Leur premier enregistrement paru chez Mirare est consacré à une reconstitution des musiques qui ont influencé Marcel Proust pour imaginer la Sonate de Vinteuil, ce sphinx d’À la recherche du temps perdu dont il parsème les lancinantes apparitions. Dès le premier volume, Du côté de chez Swann, l’Andante de la Sonate de Vinteuil jouée dans le salon des Verdurin provoque chez Charles un amour inconditionnel et irrésistible pour Odette de Crécy. « Une petite phrase » répétitive, de seulement cinq notes, vient transcender la relation de ces personnages jusqu’à en devenir « l’air national de leur amour », écrit Proust. Il décrit la pièce comme un « véritable besoin » et une « étrange ivresse », y compris pour lui-même. On la retrouve interprétée par Albertine dans la sixième partie (Albertine disparue) qui montre le narrateur en souffrance et en manque de cette Sonate addictive. À la fin de La prisonnière (cinquième volume), il réapparait chez les Verdurin ; il entend sa Sonate qu’il ne reconnaît pas immédiatement, parce que transfigurée en Septuor.

Vinteuil n’a pourtant jamais existé.
Les proustiens passionnés n’ont eu de cesse de décrypter les influences qui conduisirent Proust à imaginer ce mystérieux compositeur. Pour autant, s'il n’y pas de Sonate de Vinteuil à proprement parler, nous avons des modèles d’inspiration. Dans sa dédicace à Jacques de Lacretelle pour Du côté de chez Swann en 1918, le romancier cite pêle-mêle la Sonate en ré mineur Op.75 n°1 de Camille Saint-Saëns, l’Enchantement du Vendredi Saint de Parsifal et le Prélude de Lohengrin de Richard Wagner, la Sonate en la majeur FWV 8 de César Franck, la Ballade Op.19 de Gabriel Fauré, enfin un extrait de la Sonate en ut mineur Op.111 n°32 de Ludwig van Beethoven. Intituler un album La Sonate de Vinteuil peut tenir de la gageure, à moins de tenter de reconstituer l’univers d’un compositeur imaginaire et non de décrypter coûte que coûte l'andante d'une sonate-fantôme…
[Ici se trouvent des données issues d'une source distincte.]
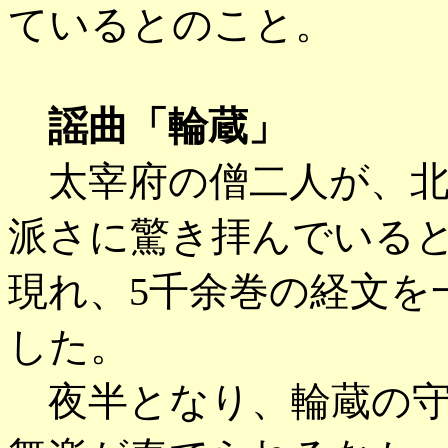
ているとのこと。
謡曲「輪蔵」
太宰府の僧二人が、北
派さに驚き拝んでいる
現れ、5千余巻の経文を
した。
夜半となり、輪蔵の守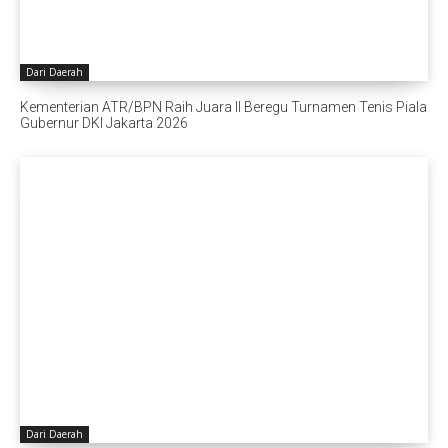
Dari Daerah
Kementerian ATR/BPN Raih Juara II Beregu Turnamen Tenis Piala
Gubernur DKI Jakarta 2026
Dari Daerah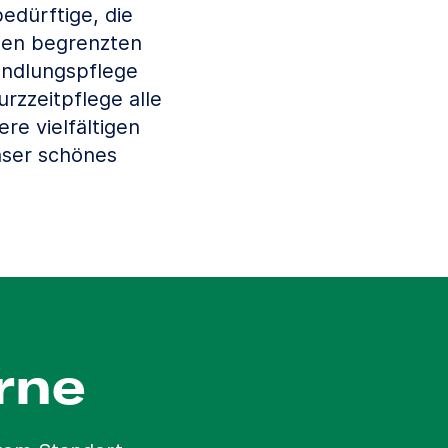
edürftige, die
nen begrenzten
andlungspflege
rzzeitpflege alle
re vielfältigen
nser schönes
rne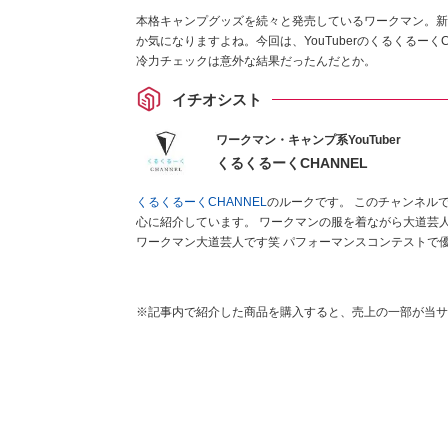
本格キャンプグッズを続々と発売しているワークマン。新
か気になりますよね。今回は、YouTuberのくるくるー
冷力チェックは意外な結果だったんだとか。
イチオシスト
ワークマン・キャンプ系YouTuber
くるくるーくCHANNEL
くるくるーくCHANNEL
のルークです。 このチャンネルでは現役大道芸人がワークマン商品やキャンプ関連商品などを中
心に紹介しています。 ワークマンの服を着ながら大道芸人として、全国各地でパフォーマンスを行なっている、自称踊る
ワークマン大道芸人です笑 パフォーマンスコンテストで優勝経験のあるパフォーマーが、本当に使える商品を紹介しま
す。 商品を紹介していく中で、視聴者様に商品の良さを感じでもらえるような動画を作成していきたいと思います。大道
芸人ルークは
こちら
から！
※記事内で紹介した商品を購入すると、売上の一部が当サ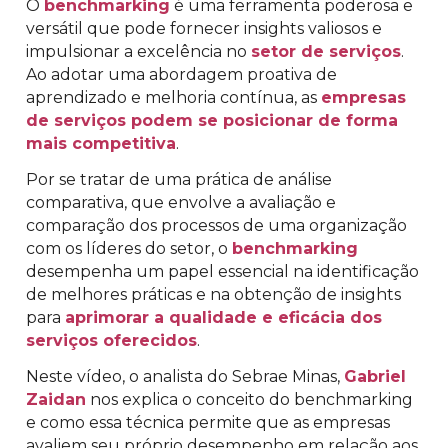
O
benchmarking
é uma ferramenta poderosa e
versátil que pode fornecer insights valiosos e
impulsionar a excelência no
setor de serviços
.
Ao adotar uma abordagem proativa de
aprendizado e melhoria contínua, as
empresas
de serviços podem se posicionar de forma
mais competitiva
.
Por se tratar de uma prática de análise
comparativa, que envolve a avaliação e
comparação dos processos de uma organização
com os líderes do setor, o
benchmarking
desempenha um papel essencial na identificação
de melhores práticas e na obtenção de insights
para
aprimorar a qualidade e eficácia dos
serviços oferecidos
.
Neste vídeo, o analista do Sebrae Minas,
Gabriel
Zaidan
nos explica o conceito do benchmarking
e como essa técnica permite que as empresas
avaliem seu próprio desempenho em relação aos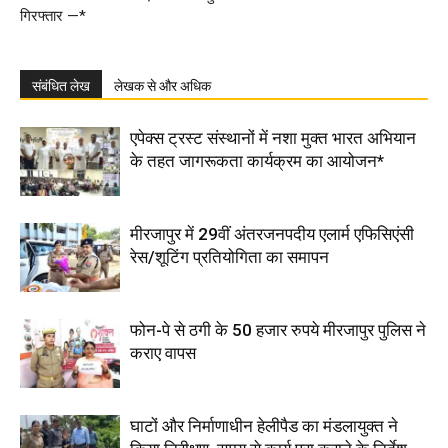
गिरफ्तार —*
संबंधित लेख
लेखक से और अधिक
एपेक्स ट्रस्ट संस्थानों में नशा मुक्त भारत अभियान
के तहत जागरूकता कार्यक्रम का आयोजन*
मीरजापुर में 29वीं अंतरजनपदीय एलार्म एफिसिएंसी
रेस/शूटिंग प्रतियोगिता का समापन
फोन-पे से ठगी के 50 हजार रुपये मीरजापुर पुलिस ने
कराए वापस
घाटों और निर्माणाधीन हेलीपैड का मंडलायुक्त ने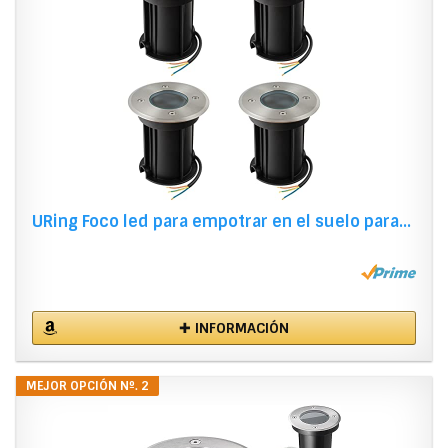
URing Foco led para empotrar en el suelo para...
✚ INFORMACIÓN
MEJOR OPCIÓN Nº. 2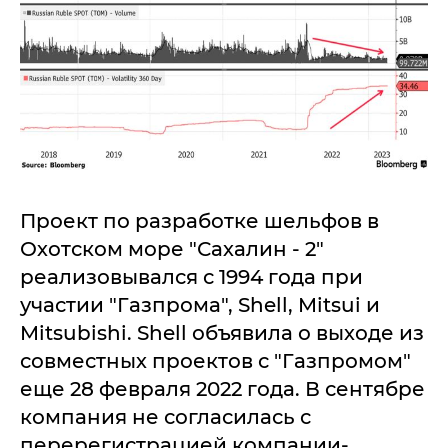
Проект по разработке шельфов в
Охотском море "Сахалин - 2"
реализовывался с 1994 года при
участии "Газпрома", Shell, Mitsui и
Mitsubishi. Shell объявила о выходе из
совместных проектов с "Газпромом"
еще 28 февраля 2022 года. В сентябре
компания не согласилась с
перерегистрацией компании-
Maria et Natalia Milstein ont opté pour un programme original, contenant l'incontournable Première sonate de Saint-Saëns qui semble être le modèle le plus pertinent, même si Proust la disait médiocre. Elles ont décidé d’y adjoindre la Sonate de Claude Debussy et la Sonate Op.36 de Gabriel Pierné, très peu fréquentée au concert comme au disque. Deux transcriptions de mélodies bien connues de Reynaldo Hahn, À Chloris et L’heure exquise, complètent ce florilège. On admire la virtuosité des deux instrumentistes et la justesse du style français du tournant du siècle qu'elles ont su apprivoiser. Elles se sont particulièrement impliquées dans l'interprétation de ces compositions.

Le sommet est, sans conteste, la très réussie sonate de Saint-Saëns avec un diabolique quatrième mouvement, fort virtuose. Elles ont parfaitement assimilé ce romantisme à la française représenté par l'immuable Parisien. Avec Debussy, l’atmosphère est complètement différente. C’est à une page testamentaire (1917) que les Milstein s’attellent avec talent, dans un climat onirique et mystérieux, empreint de la nostalgie du malade presqu’arrivé au terme de sa vie. Le dernier mouvement est en partie une reprise du premier – à l'instar de l’opus de Saint-Saëns –, comme le décrivait Proust, ce qui rend plausible son influence.

La Sonate de Pierné, compositeur, organiste et chef d'orchestre, aujourd'hui injustement oublié, établit un compromis idéal entre son maître César Franck dont on attendait ici la Sonate, et Debussy, son ami du Conservatoire. Par l’ambiance impressionniste et son style, ce chef-d'œuvre s'inscrit parfaitement dans notre recherche. Il est magistralement interprété par les musiciennes qui, par un jeu délicat et sensible, en révèlent les arcanes. Les transcriptions pour violon et piano de mélodies d’Hahn (que Proust a forcément entendues) rivalisent avec leurs versions originales par une tendresse et une sensualité inattendues. Un très beau disque.